§ **WHAT TO DO**
Every record below must come back exactly as written, with the images dropped.

§ **GIVEN ENTRIES**
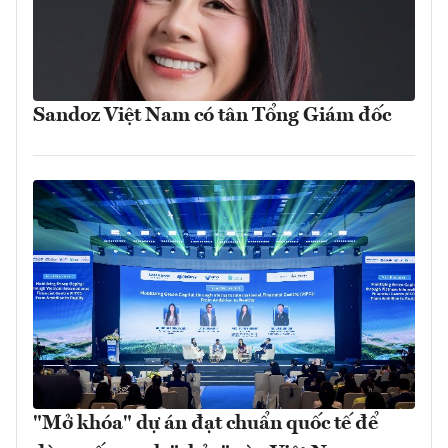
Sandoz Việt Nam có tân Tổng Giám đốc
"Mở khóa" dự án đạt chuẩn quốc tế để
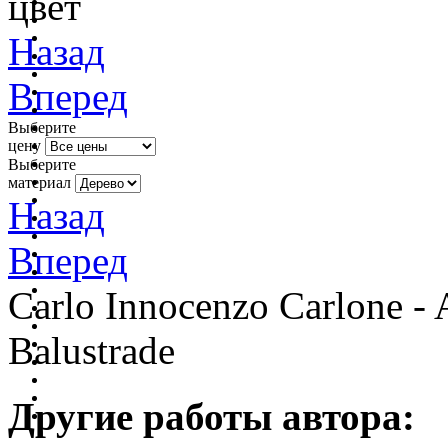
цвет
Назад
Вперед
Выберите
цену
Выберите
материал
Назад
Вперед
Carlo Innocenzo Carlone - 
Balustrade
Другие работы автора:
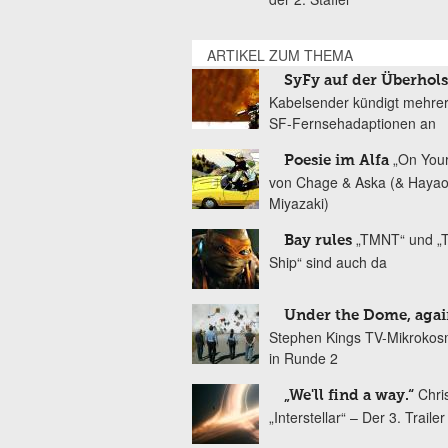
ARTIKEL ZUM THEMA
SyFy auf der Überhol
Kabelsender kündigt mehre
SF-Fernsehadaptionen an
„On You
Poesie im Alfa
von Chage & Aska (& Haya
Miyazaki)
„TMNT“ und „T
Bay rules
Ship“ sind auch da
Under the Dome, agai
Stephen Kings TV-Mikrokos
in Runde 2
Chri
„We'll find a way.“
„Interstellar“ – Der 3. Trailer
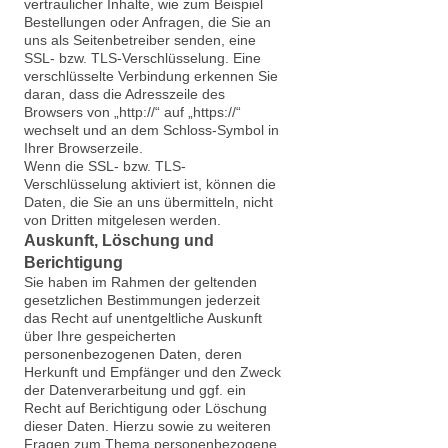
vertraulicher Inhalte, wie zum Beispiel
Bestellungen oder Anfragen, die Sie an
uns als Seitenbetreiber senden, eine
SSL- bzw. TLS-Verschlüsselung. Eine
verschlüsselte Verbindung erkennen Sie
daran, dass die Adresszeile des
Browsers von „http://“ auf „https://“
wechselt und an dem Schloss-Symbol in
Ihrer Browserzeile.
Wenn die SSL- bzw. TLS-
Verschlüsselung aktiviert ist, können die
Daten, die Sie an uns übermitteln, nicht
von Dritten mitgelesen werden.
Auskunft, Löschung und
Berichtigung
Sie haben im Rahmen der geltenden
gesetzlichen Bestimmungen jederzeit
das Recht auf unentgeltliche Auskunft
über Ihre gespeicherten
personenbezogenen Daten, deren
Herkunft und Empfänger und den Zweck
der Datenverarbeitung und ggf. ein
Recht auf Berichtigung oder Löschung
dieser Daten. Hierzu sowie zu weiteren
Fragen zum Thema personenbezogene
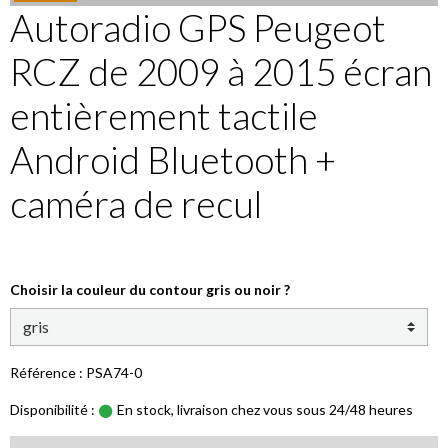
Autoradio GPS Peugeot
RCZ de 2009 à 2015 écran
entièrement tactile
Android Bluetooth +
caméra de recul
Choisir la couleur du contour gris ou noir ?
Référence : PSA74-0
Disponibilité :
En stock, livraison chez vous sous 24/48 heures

§ **TASK SOLUTION**
Sandoz Việt Nam có tân Tổng Giám đốc
"Mở khóa" dự án đạt chuẩn quốc tế để
цвет
Назад
Вперед
Выберите
цену
Выберите
материал
Назад
Вперед
Carlo Innocenzo Carlone - 
Balustrade
Другие работы автора:
ARTIKEL ZUM THEMA
SyFy auf der Überhol
Kabelsender kündigt mehre
SF-Fernsehadaptionen an
„On You
Poesie im Alfa
von Chage & Aska (& Haya
Miyazaki)
„TMNT“ und „T
Bay rules
Ship“ sind auch da
Under the Dome, agai
Stephen Kings TV-Mikrokos
in Runde 2
Chri
„We'll find a way.“
„Interstellar“ – Der 3. Trailer
vertraulicher Inhalte, wie zum Beispiel
Bestellungen oder Anfragen, die Sie an
uns als Seitenbetreiber senden, eine
SSL- bzw. TLS-Verschlüsselung. Eine
verschlüsselte Verbindung erkennen Sie
daran, dass die Adresszeile des
Browsers von „http://“ auf „https://“
wechselt und an dem Schloss-Symbol in
Ihrer Browserzeile.
Wenn die SSL- bzw. TLS-
Verschlüsselung aktiviert ist, können die
Daten, die Sie an uns übermitteln, nicht
von Dritten mitgelesen werden.
Auskunft, Löschung und
Berichtigung
Sie haben im Rahmen der geltenden
gesetzlichen Bestimmungen jederzeit
das Recht auf unentgeltliche Auskunft
über Ihre gespeicherten
personenbezogenen Daten, deren
Herkunft und Empfänger und den Zweck
der Datenverarbeitung und ggf. ein
Recht auf Berichtigung oder Löschung
dieser Daten. Hierzu sowie zu weiteren
Fragen zum Thema personenbezogene
Autoradio GPS Peugeot
RCZ de 2009 à 2015 écran
entièrement tactile
Android Bluetooth +
caméra de recul
Choisir la couleur du contour gris ou noir ?
Référence : PSA74-0
Disponibilité :
En stock, livraison chez vous sous 24/48 heures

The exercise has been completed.